Hикто из критиков не заметил, что в романе, названном "Генерал и его армия", фактически нет армии, объектом изображения писателя оказалась не армия, которой командует Кобрисов, а обслуга генерала: его ординарец Шестериков (очевидно, от глагола "шестерить"), определенный одним из писателей "гибридом Савельича из "Капитанской дочки" и Шухова из "Одного дня Ивана Денисовича"", водитель Сиротин и адъютант майор Донской. Эти люди на десятках журнальных страниц шантажируются, провоцируются и терроризируются всемогущим смершевцем майором Светлооковым; в его энергичную всепроникающую деятельность по контролю за руководством боевыми действиями участвующей в стратегической операции армии и за самим командующим вовлечены также "будущая Мата Хари", штабная давалка, телефонистка Зоечка и "старшая машинистка трибунала" Калмыкова.

За генералом Кобрисовым действительно требуется глаз да глаз. О его "дури" говорит и он сам, и окружающие, включая собственного ординарца; маршал при встрече с ним отмахивается, "как машут на дурачка". Его поведение и поступки то и дело озадачивают, и невозможно понять, как этот персонаж — героем его никак не назовешь — уже два года командует на войне десятками тысяч человек.

Вызванный в Ставку из-под Киева, он, доехав до пригорода Москвы и, очевидно, уже забыв о столь ответственнейшем вызове, вдруг решает вернуться в свою армию, но, должно быть, запамятовав, где она находится, приказывает ехать: в Можайск.

В декабре 1941 года во время боев под Москвой ему звонит полковник Свиридов из якобы захваченной деревушки Большие Перемерки и приглашает прийти — за шесть километров! — выпить коньяку. При сообщении о коньяке, как пишет Г.Владимов:

"Генерал сразу повеселел". Поначалу он для видимости отказывается, но повод есть ("День конституции подступает") и выпить так хочется, что, несмотря на предупреждение Свиридова, что на фланге справа от Перемерок нет никакой обороны, "чистое поле", точнее — немцы, генерал с первым встречным бойцом, незнакомым ему до того Шестериковым, на ночь глядя отправляется в неизвестность. Об алкогольной зависимости главного персонажа сообщается деликатно: «генерал шага не убавлял, что-то его грело изнутри и двигало вперед". В результате вместо коньяка — "Восемь автоматных пуль, вошедших в просторный живот генерала, прошли навылет».

Чтобы человек остался живым, получив восемь пуль автоматной очереди в живот, — случай в военной медицине небывалый, впрочем, небылицам в этом "реалистическом" романе не перестаешь удивляться.
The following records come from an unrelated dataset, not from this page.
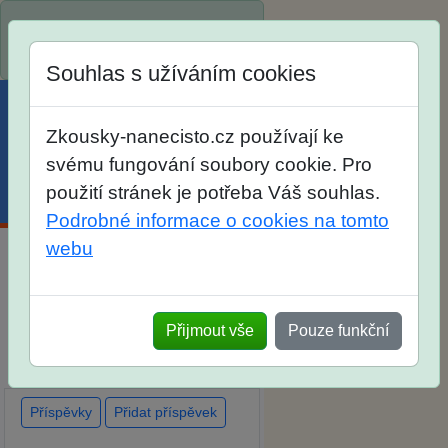
Spustili jsme přihlašování na
školní rok 2026/2027!
Souhlas s užíváním cookies
Zkousky-nanecisto.cz používají ke
svému fungování soubory cookie. Pro
použití stránek je potřeba Váš souhlas.
Menu
Účet
Košík
Podrobné informace o cookies na tomto
webu
Diskuse Jak jste dopadli u
zkoušek na SŠ? Vaše ohlasy
Přijmout vše
Pouze funkční
po skutečných přijímacích
zkouškách
Příspěvky
Přidat příspěvek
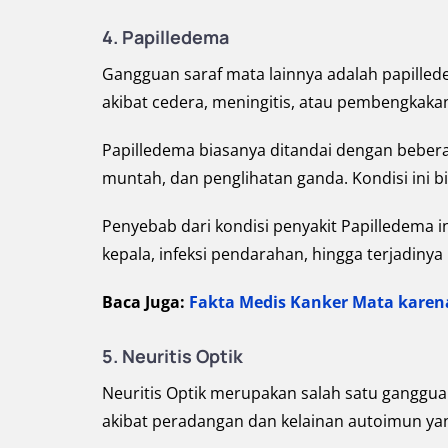
4. Papilledema
Gangguan saraf mata lainnya adalah papillede
akibat cedera, meningitis, atau pembengkaka
Papilledema biasanya ditandai dengan beberap
muntah, dan penglihatan ganda. Kondisi ini bi
Penyebab dari kondisi penyakit Papilledema i
kepala, infeksi pendarahan, hingga terjadin
Baca Juga:
Fakta Medis Kanker Mata karen
5. Neuritis Optik
Neuritis Optik merupakan salah satu gangguan
akibat peradangan dan kelainan autoimun ya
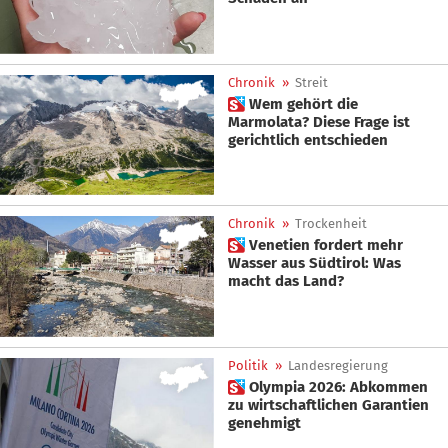
Chronik
»
Streit
 Wem gehört die
Marmolata? Diese Frage ist
gerichtlich entschieden
Chronik
»
Trockenheit
 Venetien fordert mehr
Wasser aus Südtirol: Was
macht das Land?
Politik
»
Landesregierung
 Olympia 2026: Abkommen
zu wirtschaftlichen Garantien
genehmigt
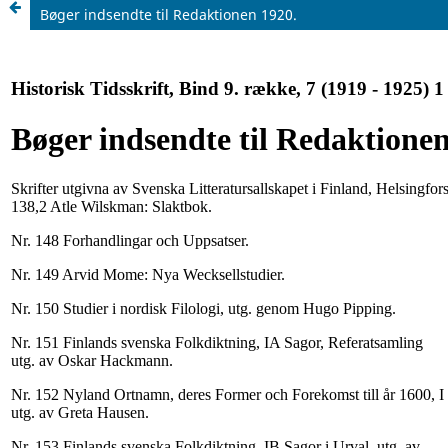
Bøger indsendte til Redaktionen 1920.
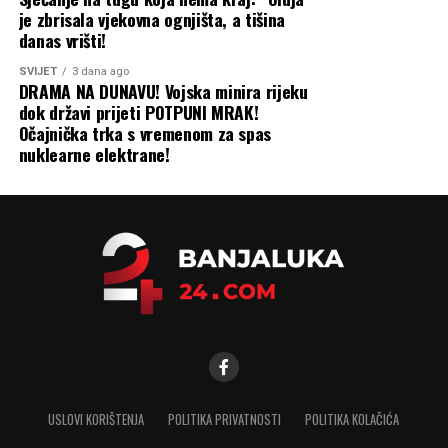
je zbrisala vjekovna ognjišta, a tišina
danas vrišti!
SVIJET
3 dana ago
DRAMA NA DUNAVU! Vojska minira rijeku
dok državi prijeti POTPUNI MRAK!
Očajnička trka s vremenom za spas
nuklearne elektrane!
USLOVI KORIŠTENJA
POLITIKA PRIVATNOSTI
POLITIKA KOLAČIĆA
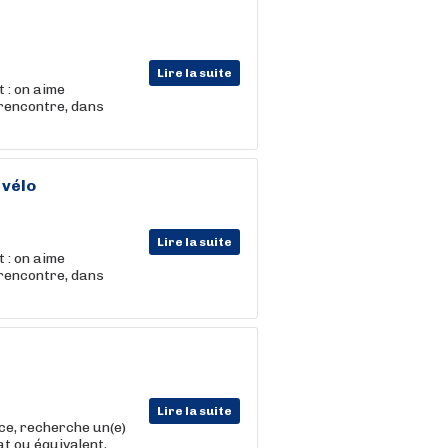
Lire la suite
 : on aime
 rencontre, dans
 vélo
Lire la suite
 : on aime
 rencontre, dans
Lire la suite
ce, recherche un(e)
at ou équivalent,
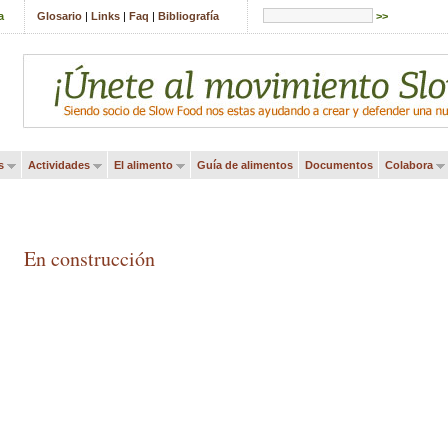
a
Glosario
|
Links
|
Faq
|
Bibliografía
>>
s
Actividades
El alimento
Guía de alimentos
Documentos
Colabora
En construcción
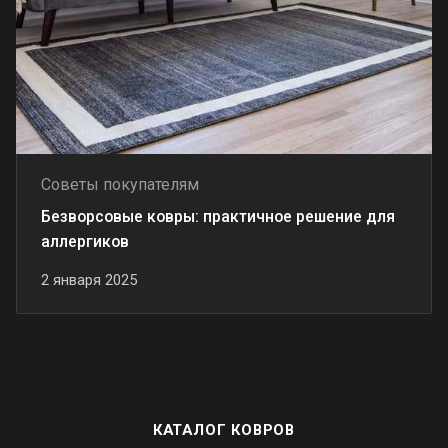
Советы покупателям
Безворсовые ковры: практичное решение для
аллергиков
2 января 2025
КАТАЛОГ КОВРОВ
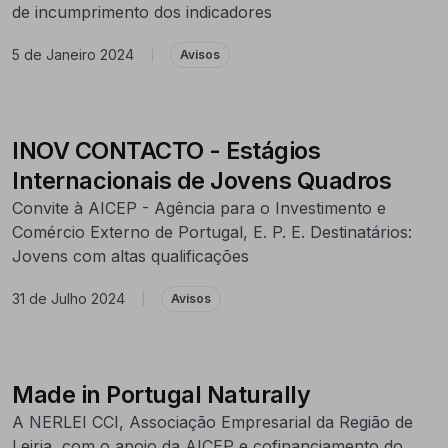
de incumprimento dos indicadores
5 de Janeiro 2024
|
Avisos
INOV CONTACTO - Estágios
Internacionais de Jovens Quadros
Convite à AICEP - Agência para o Investimento e
Comércio Externo de Portugal, E. P. E. Destinatários:
Jovens com altas qualificações
31 de Julho 2024
|
Avisos
Made in Portugal Naturally
A NERLEI CCI, Associação Empresarial da Região de
Leiria, com o apoio da AICEP e cofinanciamento do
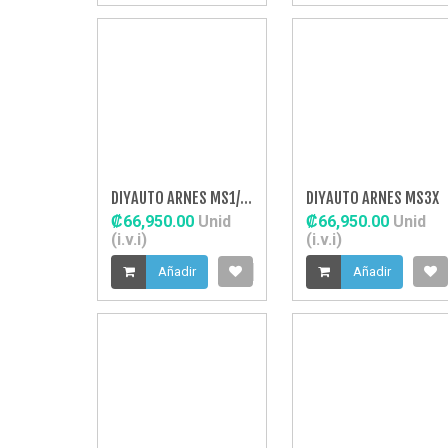
DIYAUTO ARNES MS1/2/3
DIYAUTO ARNES MS3X
₡66,950.00
Unid
₡66,950.00
Unid
(i.v.i)
(i.v.i)
Añadir
Añadir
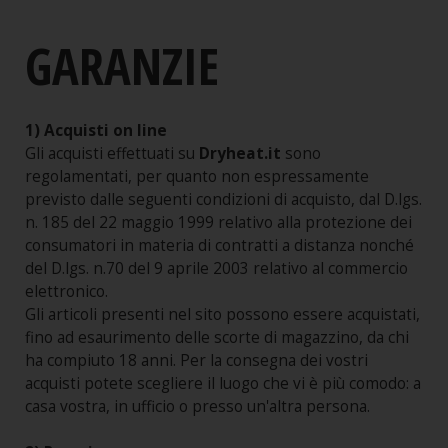
Shop online
GARANZIE
Guida all'acquisto
Condizioni di Vendita
Procedura di acquisto
1) Acquisti on line
Gli acquisti effettuati su
Dryheat.it
sono
Garanzie
regolamentati, per quanto non espressamente
Sicurezza
previsto dalle seguenti condizioni di acquisto, dal D.lgs.
n. 185 del 22 maggio 1999 relativo alla protezione dei
Spedizioni e consegne
consumatori in materia di contratti a distanza nonché
Note Legali
del D.lgs. n.70 del 9 aprile 2003 relativo al commercio
elettronico.
Servizio cambio taglia
Gli articoli presenti nel sito possono essere acquistati,
Guida alle taglie
fino ad esaurimento delle scorte di magazzino, da chi
ha compiuto 18 anni. Per la consegna dei vostri
acquisti potete scegliere il luogo che vi è più comodo: a
casa vostra, in ufficio o presso un'altra persona.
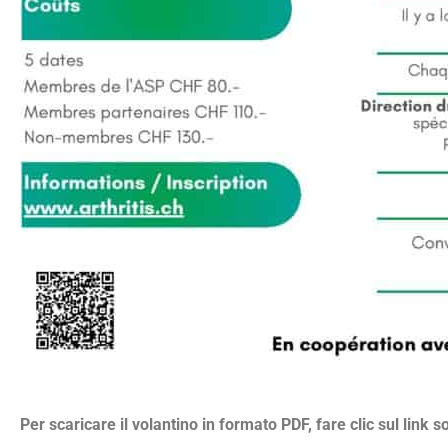
Per scaricare il volantino in formato PDF, fare clic sul link s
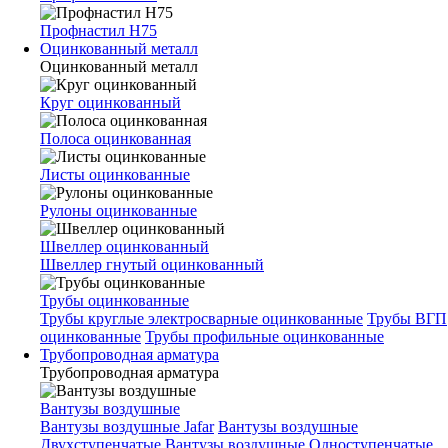
Профнастил Н75
Оцинкованный металл
Оцинкованный металл
Круг оцинкованный
Полоса оцинкованная
Листы оцинкованные
Рулоны оцинкованные
Швеллер оцинкованный
Швеллер гнутый оцинкованный
Трубы оцинкованные
Трубы круглые электросварные оцинкованные
Трубы ВГП
оцинкованные
Трубы профильные оцинкованные
Трубопроводная арматура
Трубопроводная арматура
Вантузы воздушные
Вантузы воздушные Jafar
Вантузы воздушные
Двухступенчатые
Вантузы воздушные Одноступенчатые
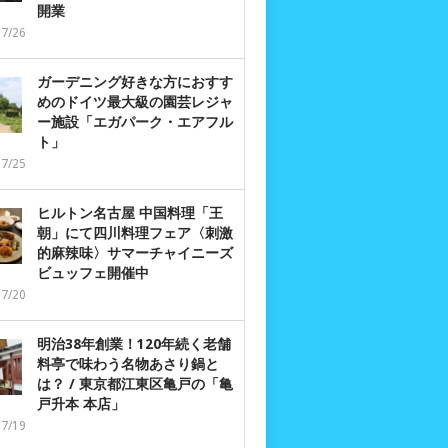
開業
07/26
ガーデニング好きな方におすす
めのドイツ最大級の園芸レジャ
ー施設「エガパーク・エアフル
ト」
07/25
ヒルトン名古屋 中国料理「王
朝」にて四川料理フェア〈刺激
的麻辣味〉サマーチャイニーズ
ビュッフェ開催中
07/20
明治38年創業！120年続く老舗
料亭で味わう名物あさり鍋と
は？ / 東京都江東区亀戸の「亀
戸升本 本店」
07/19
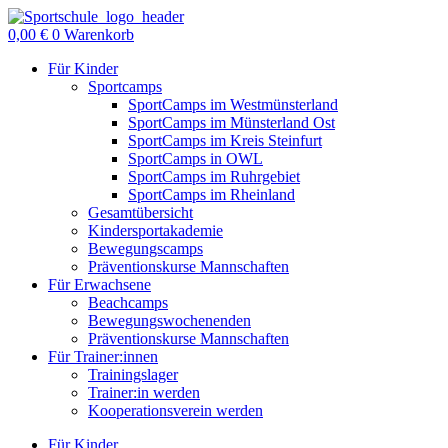
Zum
Inhalt
0,00
€
0
Warenkorb
springen
Für Kinder
Sportcamps
SportCamps im Westmünsterland
SportCamps im Münsterland Ost
SportCamps im Kreis Steinfurt
SportCamps in OWL
SportCamps im Ruhrgebiet
SportCamps im Rheinland
Gesamtübersicht
Kindersportakademie
Bewegungscamps
Präventionskurse Mannschaften
Für Erwachsene
Beachcamps
Bewegungswochenenden
Präventionskurse Mannschaften
Für Trainer:innen
Trainingslager
Trainer:in werden
Kooperationsverein werden
Für Kinder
Небывальщиной является и то, что Кобрисов, прослуживший более четверти века в армии, имеющий не одно военное образование, а главное — делающий третью войну! — будучи предупрежден, что нет линии фронта и впереди "чистое поле" и там немцы, тем не менее отправился в темноту, навстречу если и не гибели, то тяжелейшему ранению.

Явным вымыслом является и то, что командующий армией под "студеным ветром" — в тридцатипятиградусный мороз! — прется за шесть километров в темноте, по снегу, чтобы выпить коньячку.